**WORK INSTRUCTIONS**
Your copy should hold only the lines from the one with "Share Gaylon! Go!" to the one with "Such innovations empower individuals by", both included, each exactly as it stands below, with no pictures.

Stored data
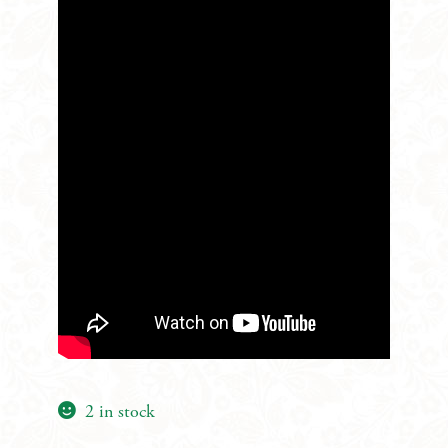
2 in stock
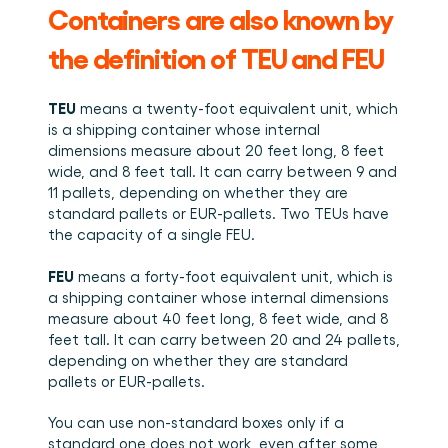
Containers are also known by 
the definition of TEU and FEU 
TEU
 means a twenty-foot equivalent unit, which 
is a shipping container whose internal 
dimensions measure about 20 feet long, 8 feet 
wide, and 8 feet tall. It can carry between 9 and 
11 pallets, depending on whether they are 
standard pallets or EUR-pallets. Two TEUs have 
the capacity of a single FEU. 
FEU
 means a forty-foot equivalent unit, which is 
a shipping container whose internal dimensions 
measure about 40 feet long, 8 feet wide, and 8 
feet tall. It can carry between 20 and 24 pallets, 
depending on whether they are standard 
pallets or EUR-pallets. 
You can use non-standard boxes only if a 
standard one does not work, even after some 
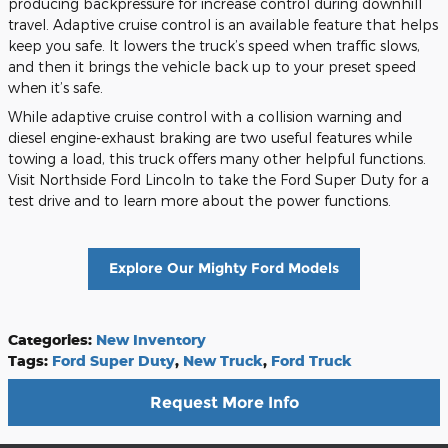
producing backpressure for increase control during downhill
travel. Adaptive cruise control is an available feature that helps
keep you safe. It lowers the truck’s speed when traffic slows,
and then it brings the vehicle back up to your preset speed
when it’s safe.
While adaptive cruise control with a collision warning and
diesel engine-exhaust braking are two useful features while
towing a load, this truck offers many other helpful functions.
Visit Northside Ford Lincoln to take the Ford Super Duty for a
test drive and to learn more about the power functions.
Explore Our Mighty Ford Models
Categories
:
New Inventory
Tags
:
Ford Super Duty
,
New Truck
,
Ford Truck
Request More Info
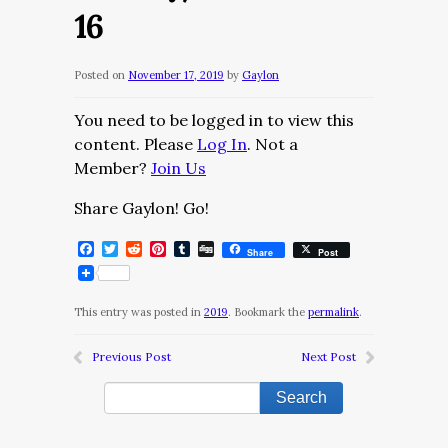
16
Posted on
November 17, 2019
by
Gaylon
You need to be logged in to view this
content. Please
Log In
. Not a
Member?
Join Us
Share Gaylon! Go!
Facebook
Twitter
Reddit
Pinterest
Tumblr
Digg
Share
Post
This entry was posted in
2019
. Bookmark the
permalink
.
Previous Post
Next Post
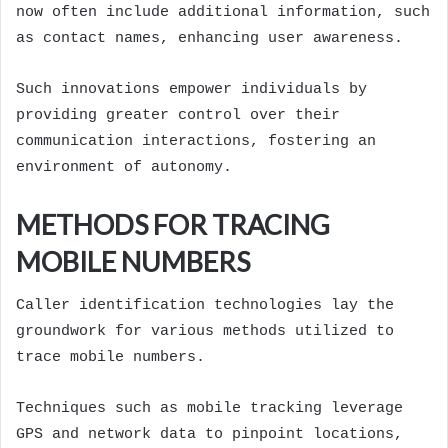
now often include additional information, such
as contact names, enhancing user awareness.
Such innovations empower individuals by
providing greater control over their
communication interactions, fostering an
environment of autonomy.
METHODS FOR TRACING
MOBILE NUMBERS
Caller identification technologies lay the
groundwork for various methods utilized to
trace mobile numbers.
Techniques such as mobile tracking leverage
GPS and network data to pinpoint locations,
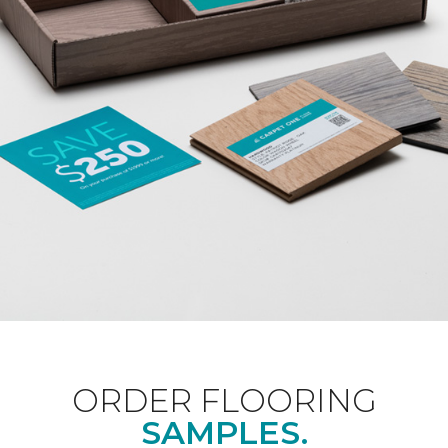
ORDER FLOORING
SAMPLES.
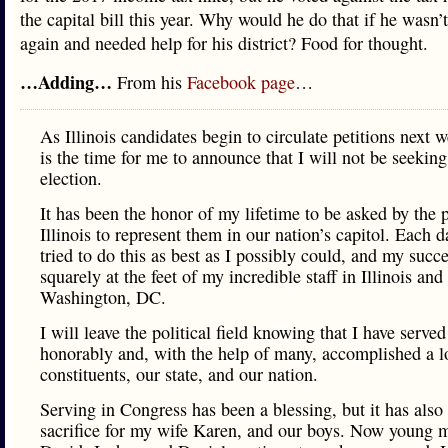
the capital bill this year. Why would he do that if he wasn’
again and needed help for his district? Food for thought.
…Adding…
From his
Facebook page
…
As Illinois candidates begin to circulate petitions next 
is the time for me to announce that I will not be seeking
election.
It has been the honor of my lifetime to be asked by the 
Illinois to represent them in our nation’s capitol. Each d
tried to do this as best as I possibly could, and my succe
squarely at the feet of my incredible staff in Illinois and
Washington, DC.
I will leave the political field knowing that I have served
honorably and, with the help of many, accomplished a l
constituents, our state, and our nation.
Serving in Congress has been a blessing, but it has also
sacrifice for my wife Karen, and our boys. Now young 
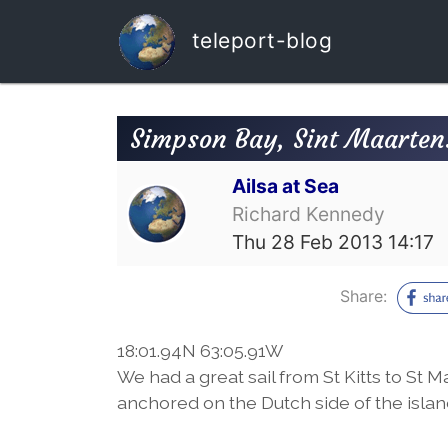
teleport-blog
Simpson Bay, Sint Maarten.
Ailsa at Sea
Richard Kennedy
Thu 28 Feb 2013 14:17
Share:
18:01.94N 63:05.91W
We had a great sail from St Kitts to St 
anchored on the Dutch side of the islan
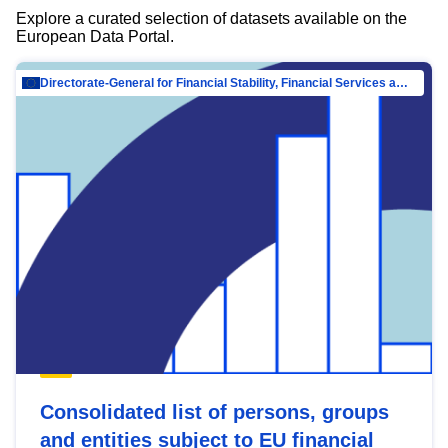
Explore a curated selection of datasets available on the
European Data Portal.
Directorate-General for Financial Stability, Financial Services and Capital Mar…
Consolidated list of persons, groups
and entities subject to EU financial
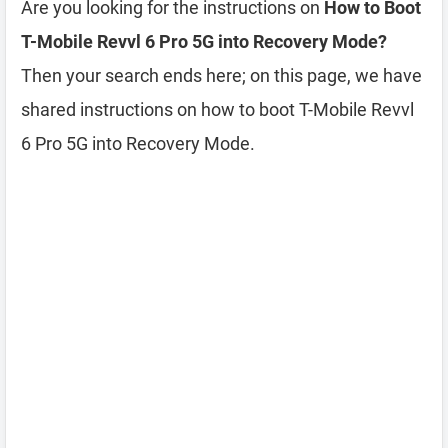
Are you looking for the instructions on
How to Boot
T-Mobile Revvl 6 Pro 5G into Recovery Mode?
Then your search ends here; on this page, we have
shared instructions on how to boot T-Mobile Revvl
6 Pro 5G into Recovery Mode.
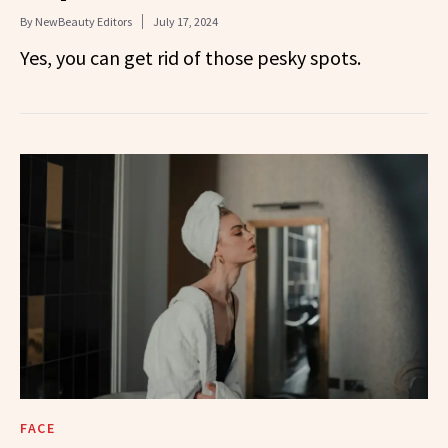
By
NewBeauty Editors
July 17, 2024
Yes, you can get rid of those pesky spots.
FACE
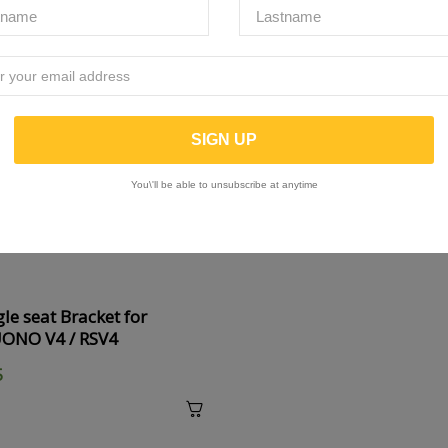
You\'ll be able to unsubscribe at anytime
le seat Bracket for
UONO V4 / RSV4
5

**RESULT**
Share Gaylon! Go!
Facebook
Twitter
Reddit
Pinterest
Tumblr
Digg
Share
Post
This entry was posted in
2019
. Bookmark the
permalink
.
Previous Post
Next Post
now often include additional information, such
as contact names, enhancing user awareness.
Such innovations empower individuals by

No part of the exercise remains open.